Bannerman stopped the door's swing with a gloved hand. “I'm sorry, Henrietta. Has to be now.”

“Well, I'm not going to wake him up!” she cried, not moving from the doorway. “He sleeps like the dead anyway! Some nights I ring my bell for him, the palpitations are terrible sometimes, and does he come? No, he sleeps right through it and he could wake up some morning to find me dead of a heart attack in my bed instead of getting him his goddam runny poached egg! Because you work him too hard!”

She grinned in a sour kind of triumph; the dirty secret exposed and hats over the windmill.

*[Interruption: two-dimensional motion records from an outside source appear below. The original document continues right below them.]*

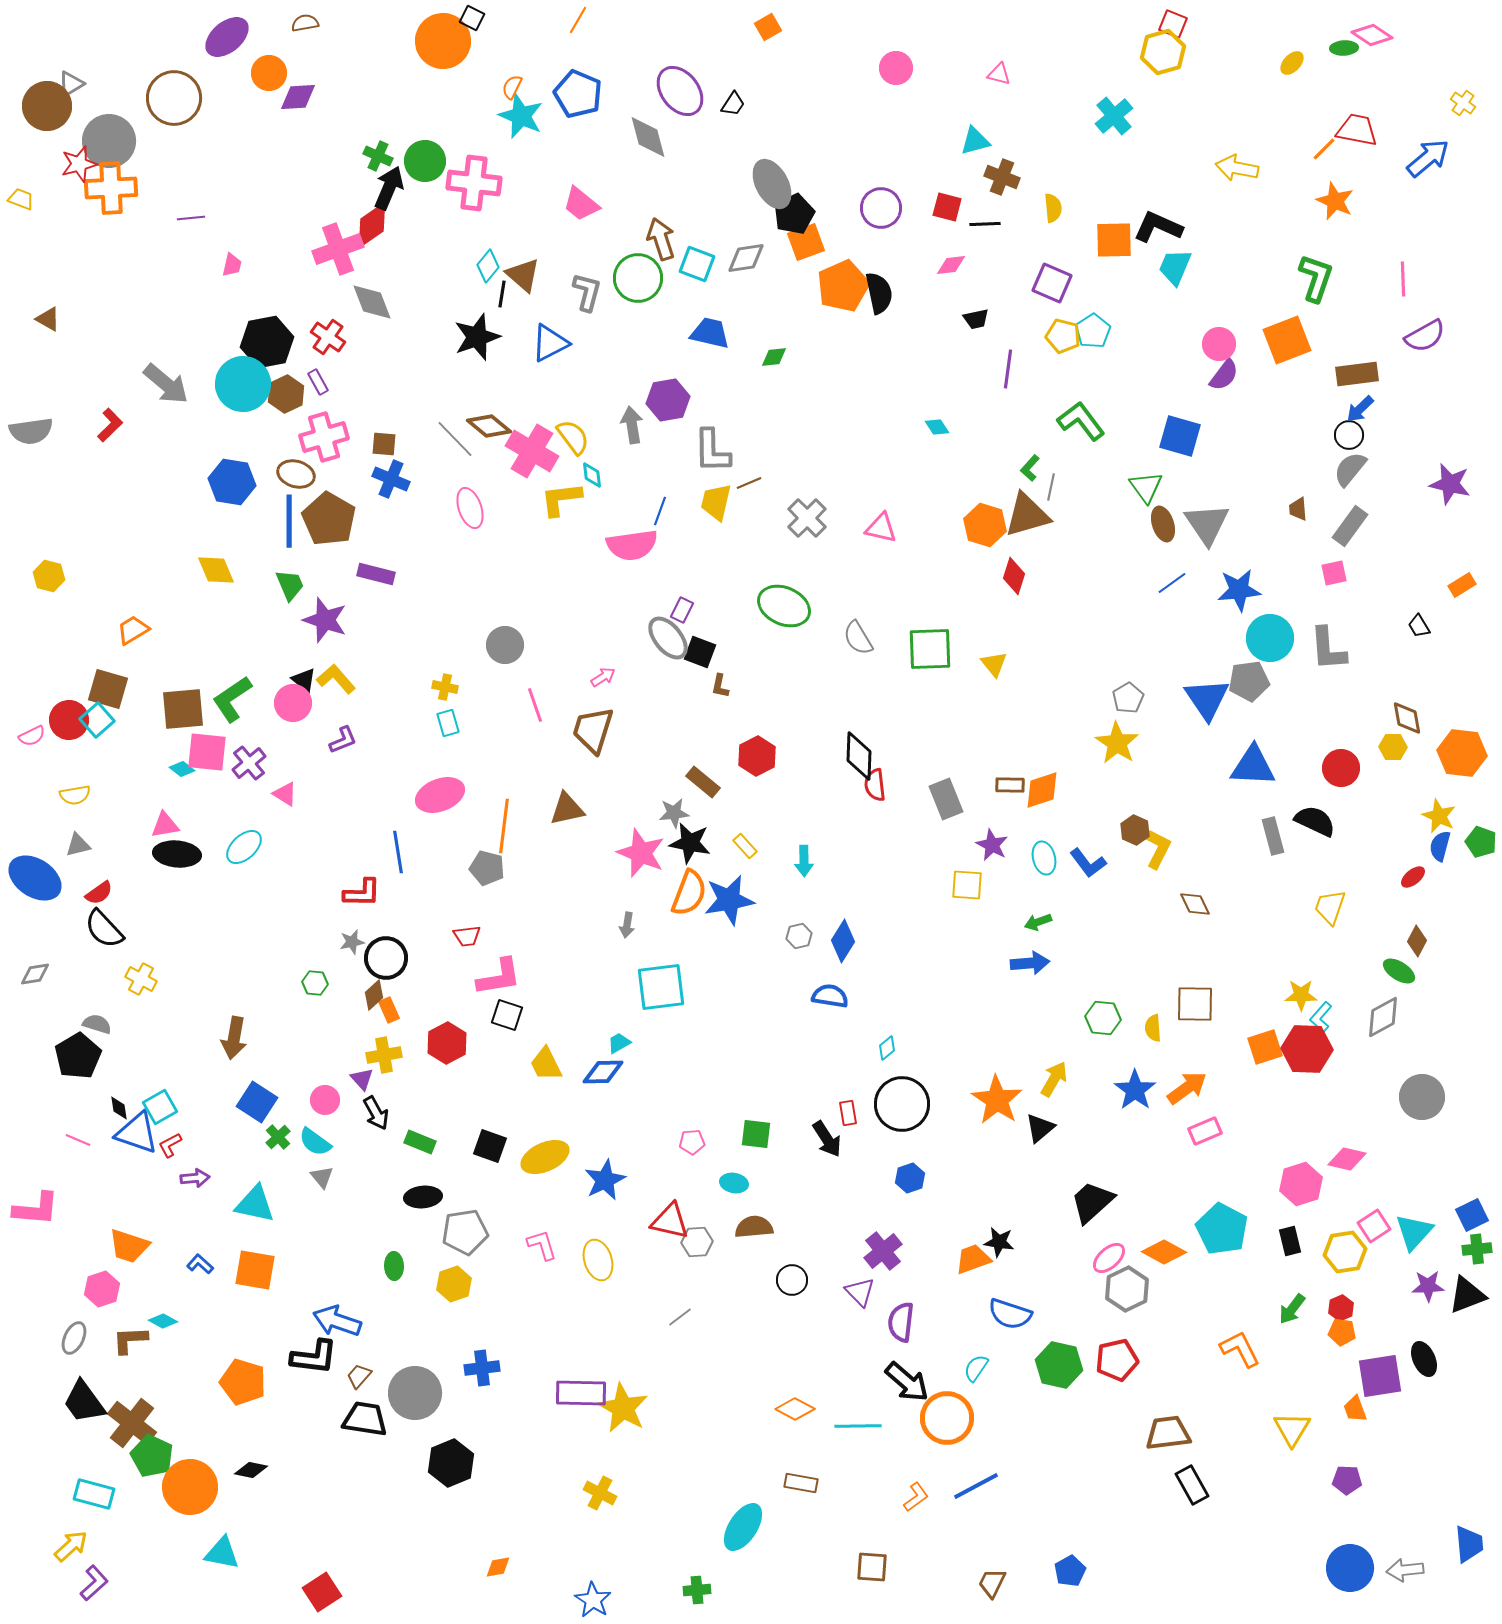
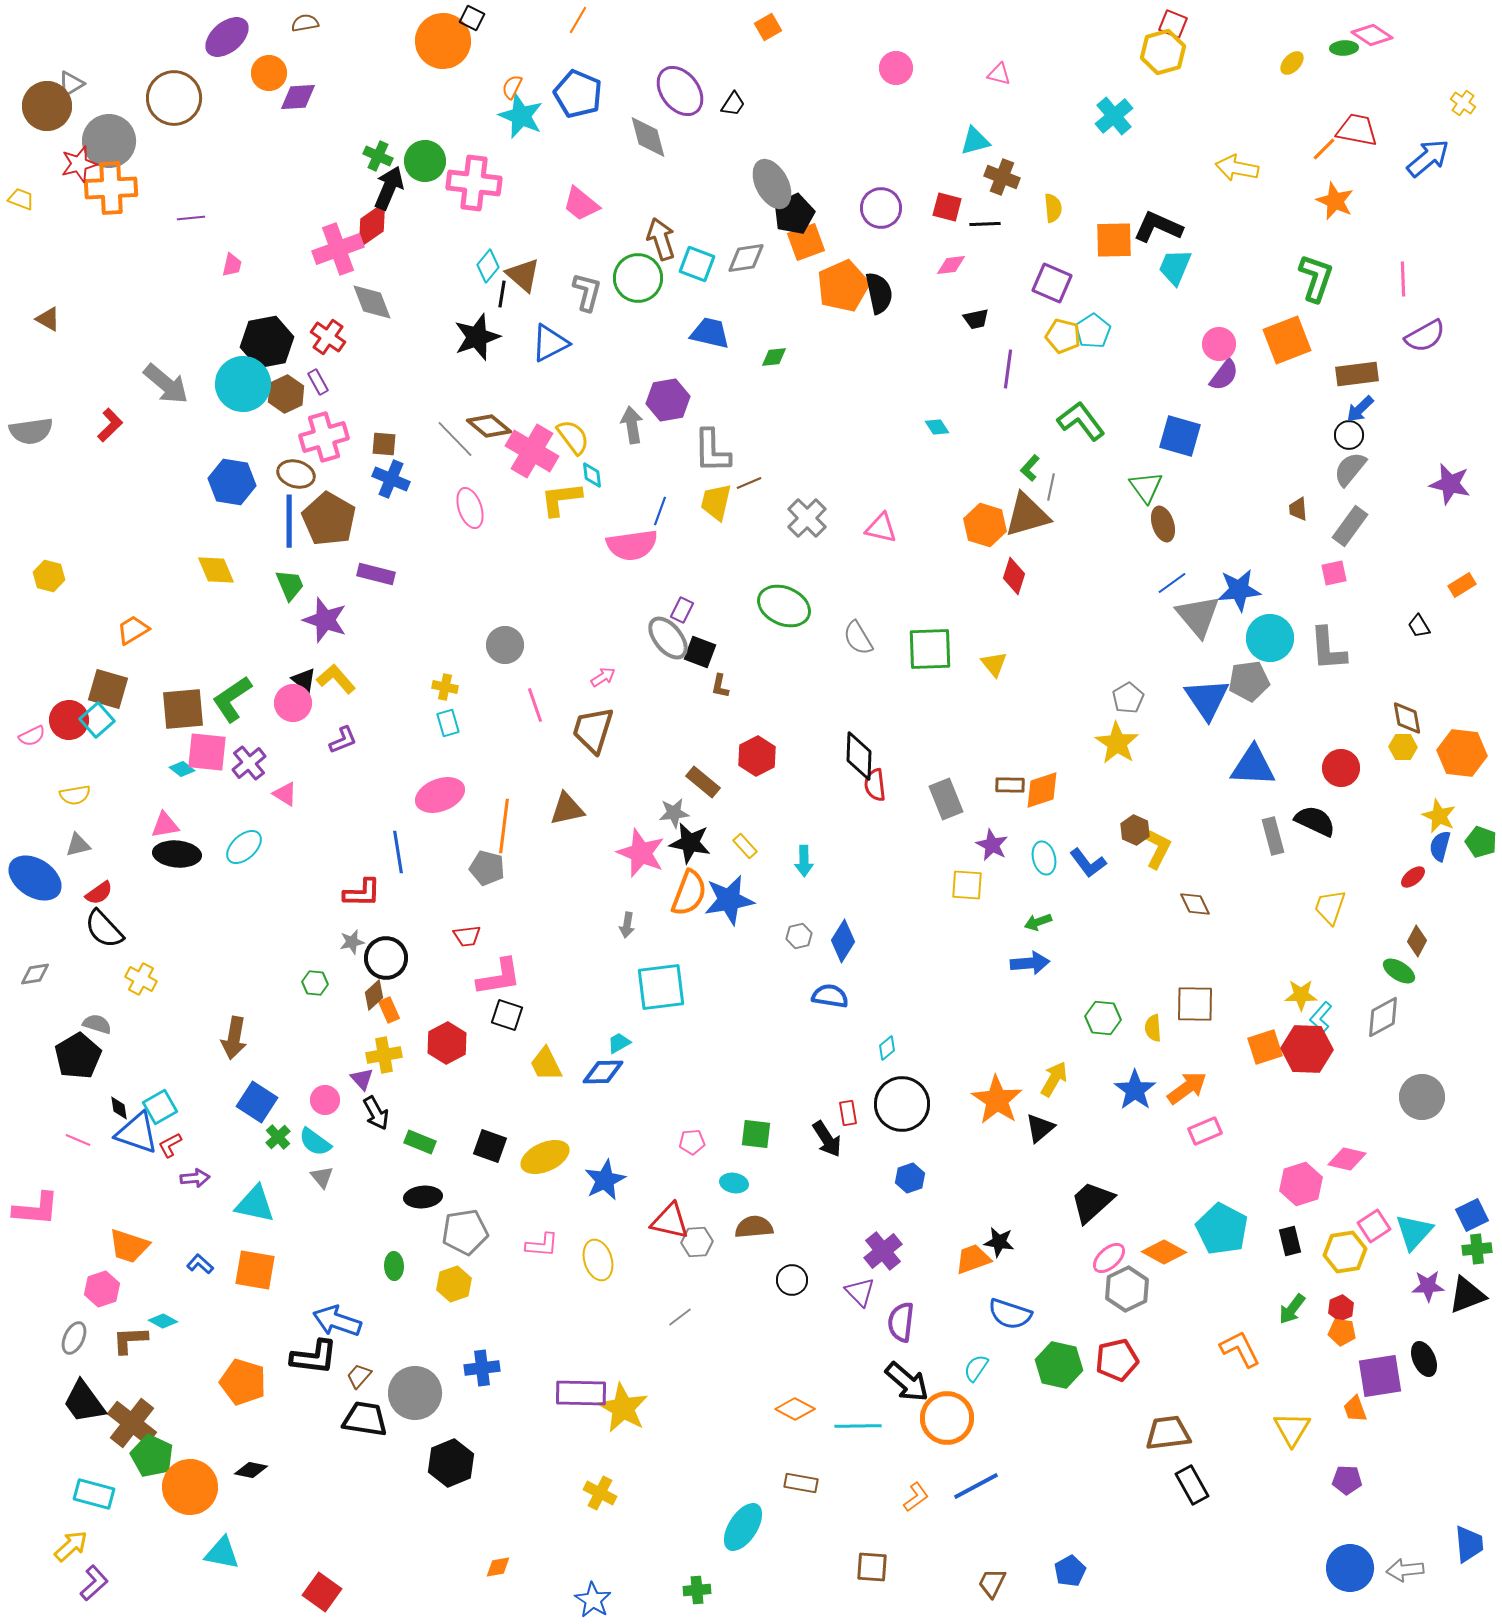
gray triangle at (1207, 524): moved 9 px left, 92 px down; rotated 6 degrees counterclockwise
yellow hexagon at (1393, 747): moved 10 px right
pink L-shape at (542, 1245): rotated 112 degrees clockwise
red square at (322, 1592): rotated 21 degrees counterclockwise
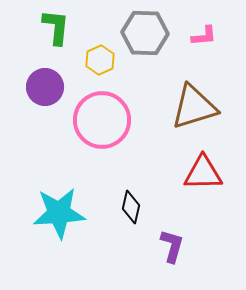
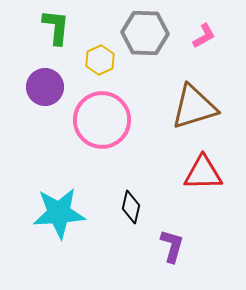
pink L-shape: rotated 24 degrees counterclockwise
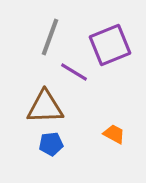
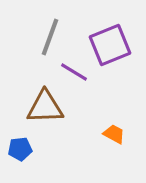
blue pentagon: moved 31 px left, 5 px down
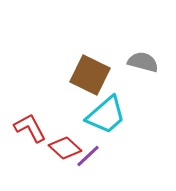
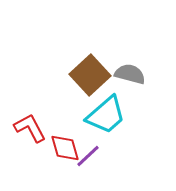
gray semicircle: moved 13 px left, 12 px down
brown square: rotated 21 degrees clockwise
red diamond: rotated 32 degrees clockwise
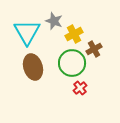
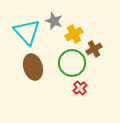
cyan triangle: rotated 12 degrees counterclockwise
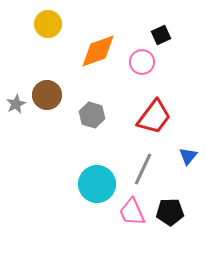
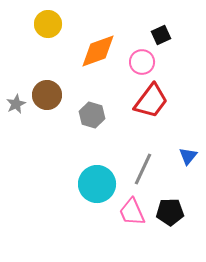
red trapezoid: moved 3 px left, 16 px up
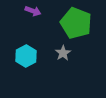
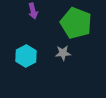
purple arrow: rotated 56 degrees clockwise
gray star: rotated 28 degrees clockwise
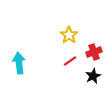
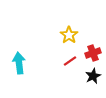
red cross: moved 1 px left, 1 px down
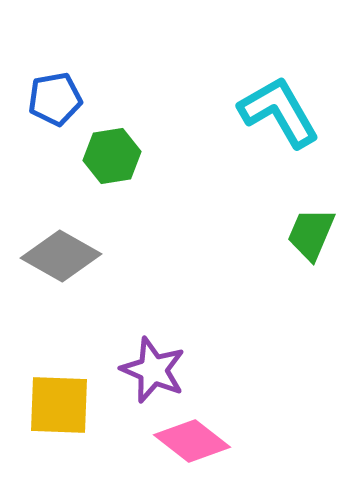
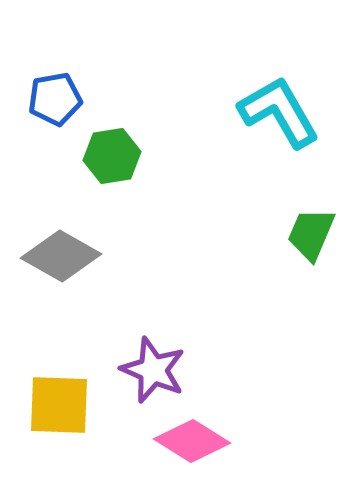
pink diamond: rotated 6 degrees counterclockwise
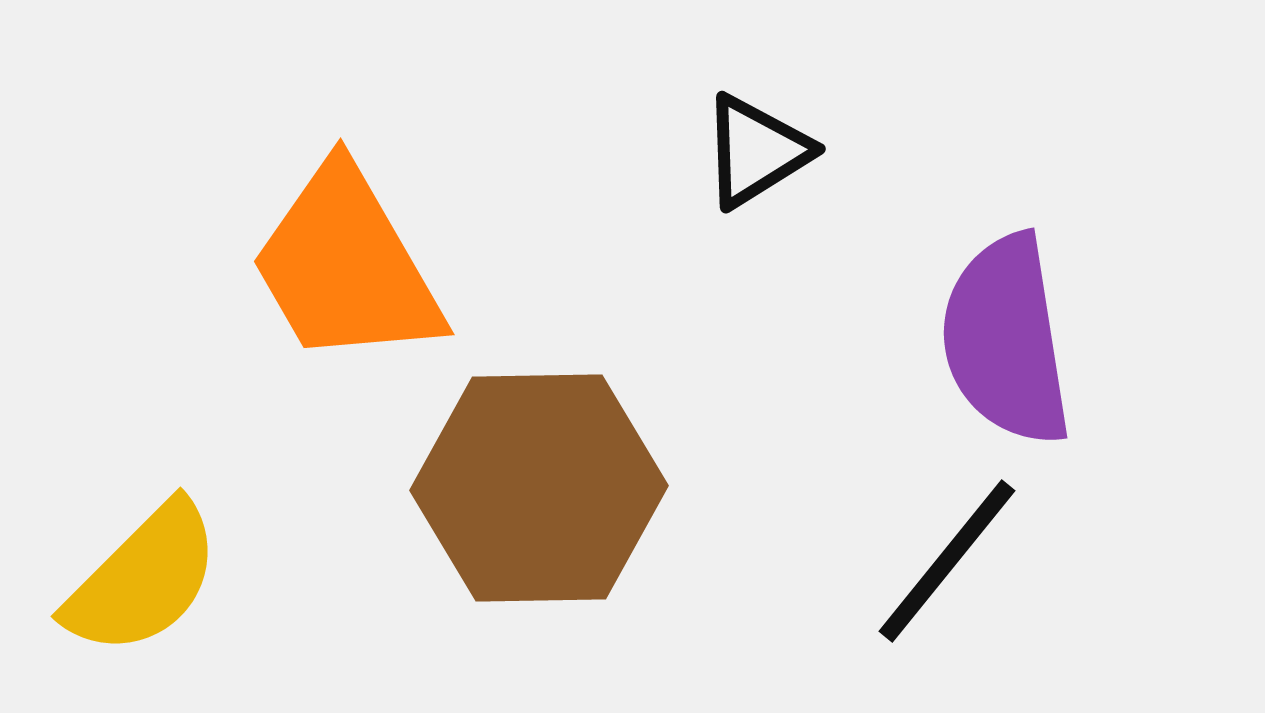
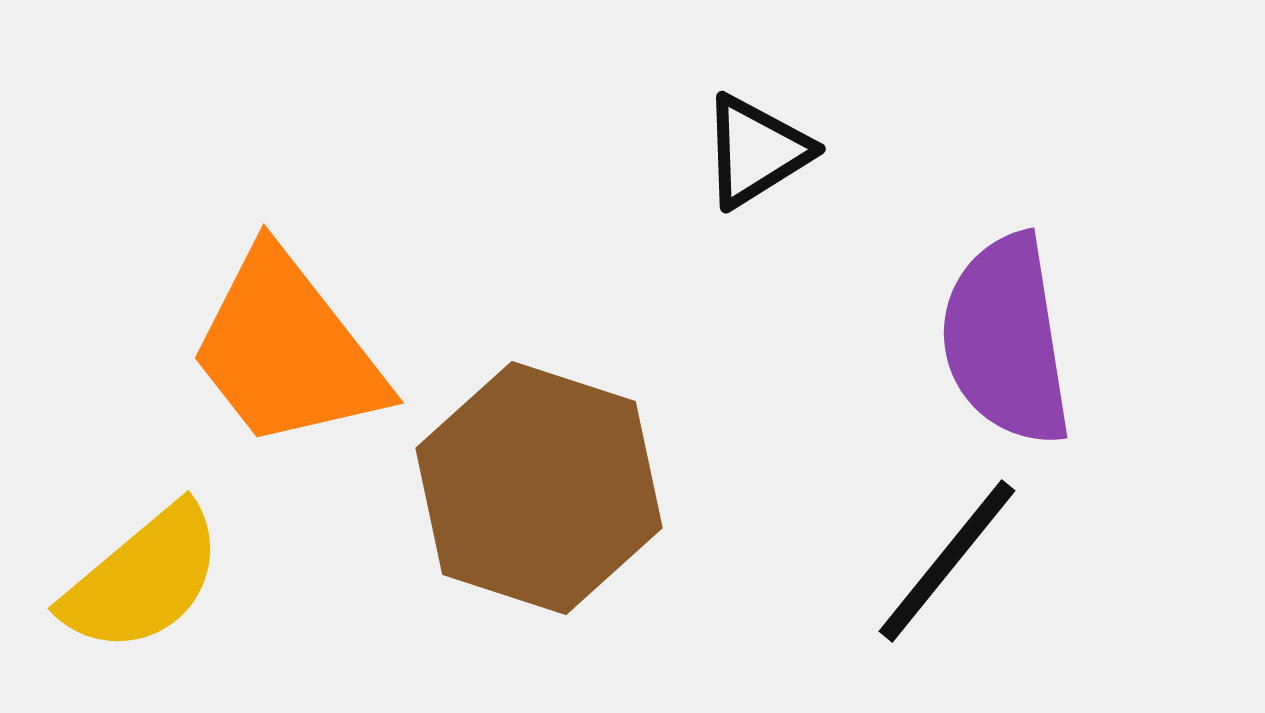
orange trapezoid: moved 59 px left, 84 px down; rotated 8 degrees counterclockwise
brown hexagon: rotated 19 degrees clockwise
yellow semicircle: rotated 5 degrees clockwise
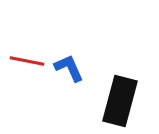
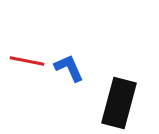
black rectangle: moved 1 px left, 2 px down
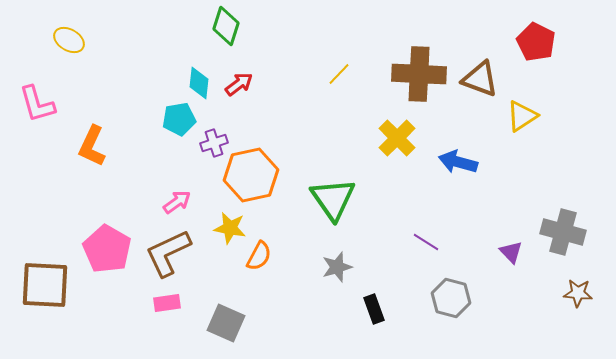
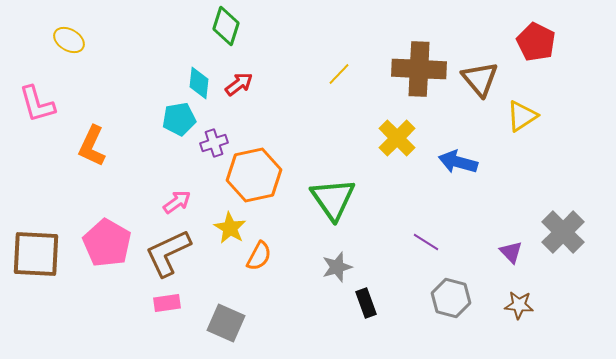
brown cross: moved 5 px up
brown triangle: rotated 30 degrees clockwise
orange hexagon: moved 3 px right
yellow star: rotated 20 degrees clockwise
gray cross: rotated 30 degrees clockwise
pink pentagon: moved 6 px up
brown square: moved 9 px left, 31 px up
brown star: moved 59 px left, 12 px down
black rectangle: moved 8 px left, 6 px up
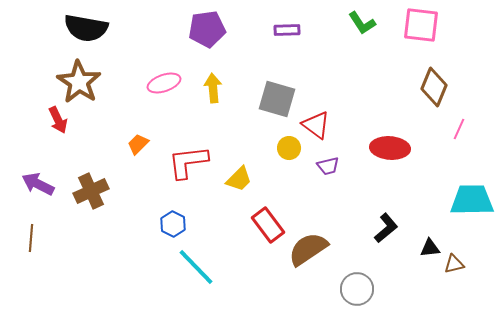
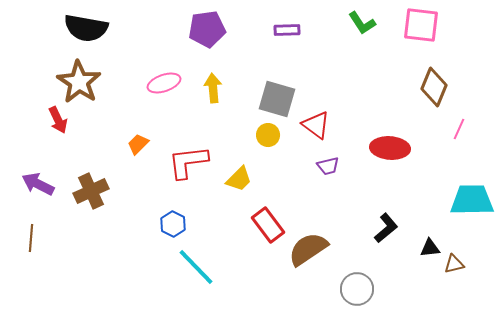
yellow circle: moved 21 px left, 13 px up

“All day, all night, swing shift, chasing after drunks in the middle of the night and any one of them could have a-gun under the seat, going out to the ginmills and honky-tonks, oh, they're a rough trade out there but a lot you mind! I guess I know what goes on in those places, those cheap slutty women that'd be happy to give a nice boy like my Frank an incurable disease for the price of a quarter beer!”

Her voice, that reed instrument, swooped and buzzed. Johnny's head pumped and throbbed in counterpoint. He wished she would shut up. It was a hallucination, he knew, just the tiredness and stress of this awful night catching up, but it began to seem more and more to him that this was his mother standing here, that at any moment she would turn from Bannerman to him and begin to huckster him about the wonderful talent God had given him.

“Mrs. Dodd… Henrietta… “Bannerman began patiently.

Then she did turn to Johnny, and regarded him with her smart-stupid little pig's eyes.

“Who's this?”

“Special deputy,” Bannerman said promptly. “Henrietta, I'll take the responsibility for waking Frank up.”

“Oooh, the responsibility!” she cooed with monstrous, buzzing sarcasm, and Johnny finally realized she was afraid. The fear was coming off her in pulsing, noisome waves-that was what was making his headache worse. Couldn't Bannerman feel it? “The ree-spon-si-bil-i-tee! Isn't that big of you, my God yes! Well, I won't have my boy waked up in the middle of the night, George Bannerman, so you and your special deputy can just go peddle your goddam papers!”

She tried to shut the door again and this time Banner-man shoved it all the way open. His voice showed tight anger and beneath that a terrible tension. “Open up, Henrietta, I mean it, now.”

“You can't do this!” she cried. “This isn't no police state! I'll have your job! Let's see your warrant!”

“No, that's right, but I'm going to talk to Frank,” Bannerman said, and pushed past her.

Johnny, barely aware of what he was doing, followed. Henrietta Dodd made a grab for him. Johnny caught her Wrist-and a terrible pain flared in his head, dwarfing the sullen thud of the headache. And the woman felt it, too. The two of them stared at each other for a moment that seemed to last forever, an awful, perfect understanding. For that moment they seemed welded together. Then she fell back, clutching at her ogre's bosom.